The problem: Pictures aside, repeat all the entries below exactly as they appear.

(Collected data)
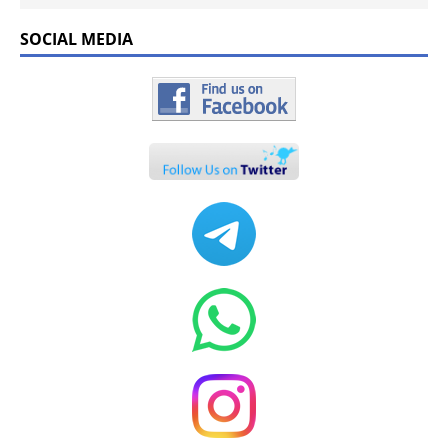
SOCIAL MEDIA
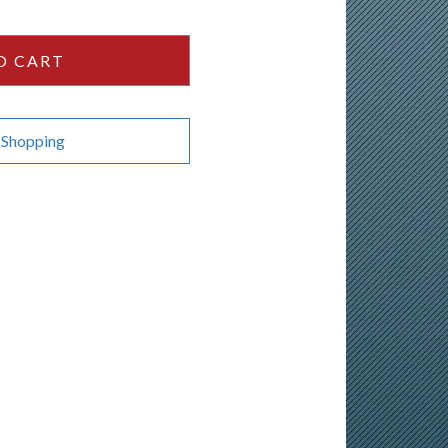
O CART
 Shopping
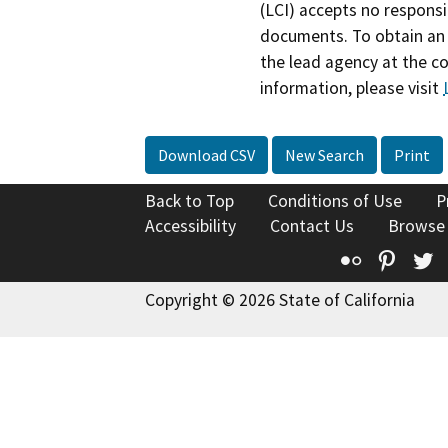
(LCI) accepts no responsib
documents. To obtain an 
the lead agency at the c
information, please visit
Download CSV
New Search
Print
Back to Top
Conditions of Use
P
Accessibility
Contact Us
Browse
Flickr
Pinte
T
Copyright © 2026 State of California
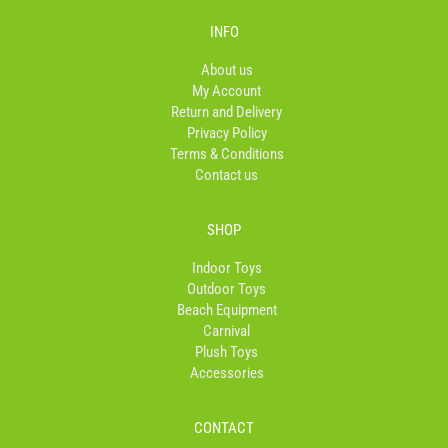
e
t
t
b
a
o
INFO
o
g
k
o
r
About us
k
a
My Account
-
m
Return and Delivery
f
Privacy Policy
Terms & Conditions
Contact us
SHOP
Indoor Toys
Outdoor Toys
Beach Equipment
Carnival
Plush Toys
Accessories
CONTACT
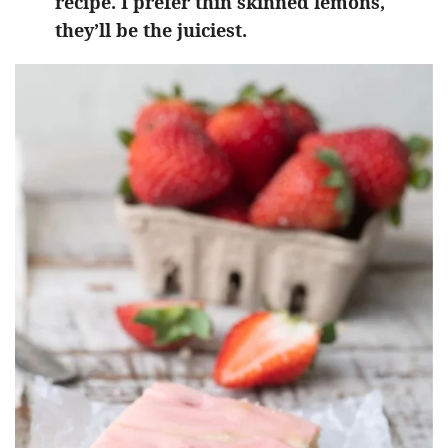
recipe. I prefer thin skinned lemons,
they’ll be the juiciest.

Answer to this exercise:
SOCIAL MEDIA
O CART
 Shopping
(LCI) accepts no responsib
documents. To obtain an 
the lead agency at the c
information, please visit
Download CSV
New Search
Print
Back to Top
Conditions of Use
P
Accessibility
Contact Us
Browse
Flickr
Pinte
T
Copyright © 2026 State of California
e
t
t
b
a
o
INFO
o
g
k
o
r
About us
k
a
My Account
-
m
Return and Delivery
f
Privacy Policy
Terms & Conditions
Contact us
SHOP
Indoor Toys
Outdoor Toys
Beach Equipment
Carnival
Plush Toys
Accessories
CONTACT
recipe. I prefer thin skinned lemons,
they’ll be the juiciest.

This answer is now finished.